** Exercise inputs follows **

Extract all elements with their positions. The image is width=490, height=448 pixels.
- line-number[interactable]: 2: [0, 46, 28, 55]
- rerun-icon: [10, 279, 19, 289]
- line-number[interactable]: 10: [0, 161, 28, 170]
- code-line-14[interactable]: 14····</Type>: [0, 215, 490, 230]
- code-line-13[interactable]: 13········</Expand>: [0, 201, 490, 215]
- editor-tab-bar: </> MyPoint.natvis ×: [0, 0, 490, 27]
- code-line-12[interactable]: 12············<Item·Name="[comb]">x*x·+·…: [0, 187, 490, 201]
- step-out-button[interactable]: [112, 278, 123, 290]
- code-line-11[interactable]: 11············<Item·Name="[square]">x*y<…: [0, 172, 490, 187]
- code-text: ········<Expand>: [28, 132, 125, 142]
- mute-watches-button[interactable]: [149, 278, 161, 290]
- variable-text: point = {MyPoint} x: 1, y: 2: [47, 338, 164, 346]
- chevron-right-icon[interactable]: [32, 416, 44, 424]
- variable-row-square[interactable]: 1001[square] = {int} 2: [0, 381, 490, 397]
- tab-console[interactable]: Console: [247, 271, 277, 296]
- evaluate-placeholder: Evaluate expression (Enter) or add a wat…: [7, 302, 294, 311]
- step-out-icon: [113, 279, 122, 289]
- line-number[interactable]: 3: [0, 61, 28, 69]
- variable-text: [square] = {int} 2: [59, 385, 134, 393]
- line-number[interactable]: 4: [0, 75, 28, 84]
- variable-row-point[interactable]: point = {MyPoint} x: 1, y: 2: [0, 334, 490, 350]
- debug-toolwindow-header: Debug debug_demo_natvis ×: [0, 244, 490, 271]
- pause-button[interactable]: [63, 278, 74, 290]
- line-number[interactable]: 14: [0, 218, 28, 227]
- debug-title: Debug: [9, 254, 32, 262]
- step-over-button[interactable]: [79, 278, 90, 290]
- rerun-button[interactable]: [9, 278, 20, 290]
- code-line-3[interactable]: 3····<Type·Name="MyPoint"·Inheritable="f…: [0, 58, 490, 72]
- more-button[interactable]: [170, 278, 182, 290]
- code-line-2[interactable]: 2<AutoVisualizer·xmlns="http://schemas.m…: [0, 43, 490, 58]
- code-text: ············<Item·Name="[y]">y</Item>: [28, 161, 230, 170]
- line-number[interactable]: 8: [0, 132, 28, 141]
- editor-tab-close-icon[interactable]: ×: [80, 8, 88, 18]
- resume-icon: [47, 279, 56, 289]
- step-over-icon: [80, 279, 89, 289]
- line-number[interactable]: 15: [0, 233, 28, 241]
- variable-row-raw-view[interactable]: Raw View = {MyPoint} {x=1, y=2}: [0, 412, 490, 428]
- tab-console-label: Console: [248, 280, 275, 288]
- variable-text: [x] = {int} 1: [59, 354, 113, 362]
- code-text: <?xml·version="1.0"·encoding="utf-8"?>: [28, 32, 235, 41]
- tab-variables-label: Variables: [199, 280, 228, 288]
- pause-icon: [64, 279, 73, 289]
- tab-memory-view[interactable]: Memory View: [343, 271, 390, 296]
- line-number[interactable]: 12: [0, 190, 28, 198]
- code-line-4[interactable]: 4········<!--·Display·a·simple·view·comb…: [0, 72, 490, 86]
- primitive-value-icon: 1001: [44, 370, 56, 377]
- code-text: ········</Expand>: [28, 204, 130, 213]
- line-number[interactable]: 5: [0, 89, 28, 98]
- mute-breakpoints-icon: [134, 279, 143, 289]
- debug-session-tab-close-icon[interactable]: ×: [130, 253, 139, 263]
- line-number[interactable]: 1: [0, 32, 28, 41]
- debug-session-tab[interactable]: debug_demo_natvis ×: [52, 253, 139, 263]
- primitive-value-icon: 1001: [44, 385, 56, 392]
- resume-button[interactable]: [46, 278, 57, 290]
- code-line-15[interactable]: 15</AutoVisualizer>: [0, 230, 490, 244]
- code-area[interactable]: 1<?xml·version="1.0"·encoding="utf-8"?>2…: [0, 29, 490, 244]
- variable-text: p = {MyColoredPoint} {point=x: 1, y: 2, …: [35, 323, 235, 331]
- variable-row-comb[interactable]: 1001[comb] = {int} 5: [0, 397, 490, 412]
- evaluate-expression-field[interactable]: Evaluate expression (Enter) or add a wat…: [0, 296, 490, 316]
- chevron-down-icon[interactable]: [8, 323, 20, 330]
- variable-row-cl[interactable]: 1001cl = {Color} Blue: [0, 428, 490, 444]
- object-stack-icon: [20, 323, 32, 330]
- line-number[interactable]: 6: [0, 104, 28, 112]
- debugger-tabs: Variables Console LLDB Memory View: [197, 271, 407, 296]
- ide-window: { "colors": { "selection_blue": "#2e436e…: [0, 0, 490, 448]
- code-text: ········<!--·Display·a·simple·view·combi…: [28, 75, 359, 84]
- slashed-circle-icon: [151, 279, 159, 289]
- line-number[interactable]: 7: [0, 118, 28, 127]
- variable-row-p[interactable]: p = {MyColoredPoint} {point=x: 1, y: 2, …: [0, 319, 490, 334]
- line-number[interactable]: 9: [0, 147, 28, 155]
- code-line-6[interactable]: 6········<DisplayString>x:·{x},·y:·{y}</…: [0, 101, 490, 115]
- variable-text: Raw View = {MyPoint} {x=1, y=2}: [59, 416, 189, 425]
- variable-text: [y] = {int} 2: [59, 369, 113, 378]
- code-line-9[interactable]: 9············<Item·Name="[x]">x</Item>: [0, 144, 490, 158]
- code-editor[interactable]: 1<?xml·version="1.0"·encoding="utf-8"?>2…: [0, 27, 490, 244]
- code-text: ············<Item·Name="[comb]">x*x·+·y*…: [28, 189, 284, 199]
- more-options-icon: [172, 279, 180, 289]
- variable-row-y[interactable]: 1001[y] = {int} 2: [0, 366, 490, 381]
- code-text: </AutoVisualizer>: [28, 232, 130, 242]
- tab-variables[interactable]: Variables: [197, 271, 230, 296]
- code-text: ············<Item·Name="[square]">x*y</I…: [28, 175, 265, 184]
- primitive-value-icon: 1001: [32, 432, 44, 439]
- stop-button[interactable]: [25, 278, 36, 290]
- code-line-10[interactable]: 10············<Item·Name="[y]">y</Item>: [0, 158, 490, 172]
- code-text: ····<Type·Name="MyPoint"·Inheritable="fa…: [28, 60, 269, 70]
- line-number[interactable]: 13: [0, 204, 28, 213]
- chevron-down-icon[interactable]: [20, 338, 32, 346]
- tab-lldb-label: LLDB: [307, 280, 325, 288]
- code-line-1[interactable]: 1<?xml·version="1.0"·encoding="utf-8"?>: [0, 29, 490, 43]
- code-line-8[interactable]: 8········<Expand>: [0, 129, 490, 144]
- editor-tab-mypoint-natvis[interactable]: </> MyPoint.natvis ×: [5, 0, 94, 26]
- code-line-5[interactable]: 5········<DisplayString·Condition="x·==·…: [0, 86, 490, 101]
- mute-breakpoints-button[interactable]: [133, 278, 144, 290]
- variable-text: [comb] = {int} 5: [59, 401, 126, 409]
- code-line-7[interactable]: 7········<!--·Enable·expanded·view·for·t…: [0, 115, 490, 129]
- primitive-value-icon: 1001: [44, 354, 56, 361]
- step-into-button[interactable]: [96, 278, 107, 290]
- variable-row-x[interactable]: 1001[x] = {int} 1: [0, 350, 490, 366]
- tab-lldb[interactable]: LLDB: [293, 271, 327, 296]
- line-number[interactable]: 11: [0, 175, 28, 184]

** End of Exercise inputs **

> _Task objective_
Copy each line above where the string "Type" occurs.

> _Response to this task_
- code-line-14[interactable]: 14····</Type>: [0, 215, 490, 230]
- code-line-3[interactable]: 3····<Type·Name="MyPoint"·Inheritable="f…: [0, 58, 490, 72]
- code-text: ····<Type·Name="MyPoint"·Inheritable="fa…: [28, 60, 269, 70]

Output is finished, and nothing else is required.